For Thanksgiving, I love to use my wedding china.  It’s a pleasure to place the dishes on the table, eat off of them, and painstakingly wash them when the meal is over. 

Washing up the dishes is a social grace in itself.  People who consider dishwashing a chore to be dispensed with quickly will never be my choice of helpers in the kitchen.  I call these efficient folks “The Slam Bangers”.  They mean well, but they miss the point!  They needn’t apply!

After a delightful meal and a relaxing hour or two of after-dinner table conversation and coffee, leisurely dishwashing is sheer pleasure.  I prefer to do the organizing, but I don’t mind accepting help from anyone who views dishes as a joy and dishwashing as a slow and integral part of the gracious whole.

Just as my mother, grandmothers, aunts, sister, and I had wonderful “girl chats” on dishwashing occasions, now I relish dishwashing talk with family members and friends.  The men retire to the living room, or to the downstairs TV football games, and we ladies have what the Scottish call “a wee crack” about all-important matters of hearth and home.  

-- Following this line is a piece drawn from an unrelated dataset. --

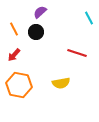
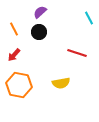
black circle: moved 3 px right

A day spent in preparing, sharing, and cleaning up after a feast is the epitome of gracious living.  It’s a cushion against any storms or stress the weather outside might bring.  God made a world full of beauty for us to enjoy.  The wholesome pleasure of the eyes is as vital to our souls as good food is to our taste buds and physical bodies.  God willing, as long as I have two legs to stand on and two hands with which to serve, the weather inside our home be that of gracious ambience!

P. S.  It’s sad that women sometimes think their homes have to be spotless and dustless in order to plan a company meal.  That’s hogwash to the max!  Gracious meals can prevail no matter what the conditon of the home–even in the midst of major household decorating and remodeling projects.  In fact, a bit of chaos surrounding the serenity of the table adds humor and interest.

I’ll never forget the time I served an elegant three-fork luncheon for nine ladies while Joe was tearing out bathroom ceramic tiles just a few feet down the hall from our party.  Joe hammered, chiseled, and hacked–and some of my knick knacks pinged off a shelf on an adjoining wall–while we ladies had mellow and hilarious conversation over salad, casserole, muffins, cake, and Yorkshire Gold tea set to a background of Celtic harp music on the CD player.

Memories are among the most precious things on the face of God’s earth!  We can create memories wherever we live, with whatever we have on hand, so long as we value the weather of hospitality and sharing in a setting of gracious ambience!

Indeed, more is caught than taught.  We have four daughters, and every one of them takes pleasure in serving a fine meal on a lovely table.  Our two sons have married women who are also good chefs, and they value gracious ambience as well.  The beautiful things in life endure!